God, say the religious fundamentalists, is the source of all morality; there can be no morality without a Judge who rewards and punishes. If we did not fear hell and yearn for heaven, then what would stop people from murdering each other left and right?
Suppose Omega makes a credible threat that if you ever step inside a bathroom between 7AM and 10AM in the morning, he'll kill you. Would you be panicked by the prospect of Omega withdrawing his threat? Would you cower in existential terror and cry: "If Omega withdraws his threat, then what's to keep me from going to the bathroom?" No; you'd probably be quite relieved at your increased opportunity to, ahem, relieve yourself.
Which is to say: The very fact that a religious person would be afraid of God withdrawing Its threat to punish them for committing murder, shows that they have a revulsion of murder which is independent of whether God punishes murder or not. If they had no sense that murder was wrong independently of divine retribution, the prospect of God not punishing murder would be no more existentially horrifying than the prospect of God not punishing sneezing.
If Overcoming Bias has any religious readers left, I say to you: it may be that you will someday lose your faith: and on that day, you will not lose all sense of moral direction. For if you fear the prospect of God not punishing some deed, that is a moral compass. You can plug that compass directly into your decision system and steer by it. You can simply not do whatever you are afraid God may not punish you for doing. The fear of losing a moral compass is itself a moral compass. Indeed, I suspect you are steering by that compass, and that you always have been. As Piers Anthony once said, "Only those with souls worry over whether or not they have them." s/soul/morality/ and the point carries.
You don't hear religious fundamentalists using the argument: "If we did not fear hell and yearn for heaven, then what would stop people from eating pork?" Yet by their assumptions - that we have no moral compass but divine reward and retribution - this argument should sound just as forceful as the other.
Even the notion that God threatens you with eternal hellfire, rather than cookies, piggybacks on a pre-existing negative value for hellfire. Consider the following, and ask which of these two philosophers is really the altruist, and which is really selfish?
"You should be selfish, because when people set out to improve society, they meddle in their neighbors' affairs and pass laws and seize control and make everyone unhappy. Take whichever job that pays the most money: the reason the job pays more is that the efficient market thinks it produces more value than its alternatives. Take a job that pays less, and you're second-guessing what the market thinks will benefit society most."
"You should be altruistic, because the world is an iterated Prisoner's Dilemma, and the strategy that fares best is Tit for Tat with initial cooperation. People don't like jerks. Nice guys really do finish first. Studies show that people who contribute to society and have a sense of meaning in their lives, are happier than people who don't; being selfish will only make you unhappy in the long run."

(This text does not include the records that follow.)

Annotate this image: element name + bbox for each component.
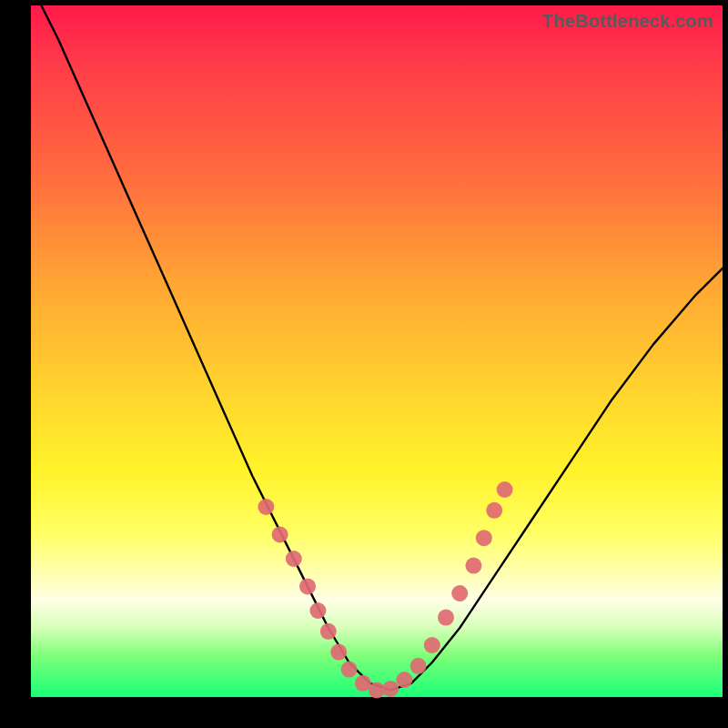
highlight-dot [438,610,454,626]
highlight-dot [396,672,412,688]
chart-stage: TheBottleneck.com [0,0,728,728]
highlight-dot [286,551,302,567]
curve-svg [31,5,723,697]
highlight-dot [465,558,481,574]
highlight-dot [451,585,468,602]
highlight-dot [410,658,427,674]
highlight-dot [486,502,502,519]
highlight-dot [369,682,385,698]
highlight-dot [272,526,288,542]
highlight-dot [330,644,347,661]
highlight-dot [382,681,399,697]
highlight-dot [299,578,316,594]
highlight-dot [424,637,440,653]
marker-group [258,481,512,698]
highlight-dot [341,662,358,678]
highlight-dot [258,499,274,515]
highlight-dot [476,530,492,546]
plot-area: TheBottleneck.com [31,5,723,697]
bottleneck-curve-path [31,0,723,690]
highlight-dot [320,623,337,640]
highlight-dot [497,481,513,498]
highlight-dot [309,602,326,619]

Blank out the recommendations of these two philosophers, and you can see that the first philosopher is using strictly prosocial criteria to justify his recommendations; to him, what validates an argument for selfishness is showing that selfishness benefits everyone. The second philosopher appeals to strictly individual and hedonic criteria; to him, what validates an argument for altruism is showing that altruism benefits him as an individual: higher social status or more intense feelings of pleasure.
So which of these two is the actual altruist? Whichever one actually holds open doors for little old ladies.
You wield the word fundamentalist like an accusation, as if fundamental principles are to be avoided. Stop that.
Also, please be aware that very few people will assert that our moral compass comes wholly from a fear of punishment. Biblically speaking, people were generally expected to know the difference between right and wrong. That is our inheritance, of course. Mankind has eaten the fruit of the Knowledge of Good and Evil, see? ;)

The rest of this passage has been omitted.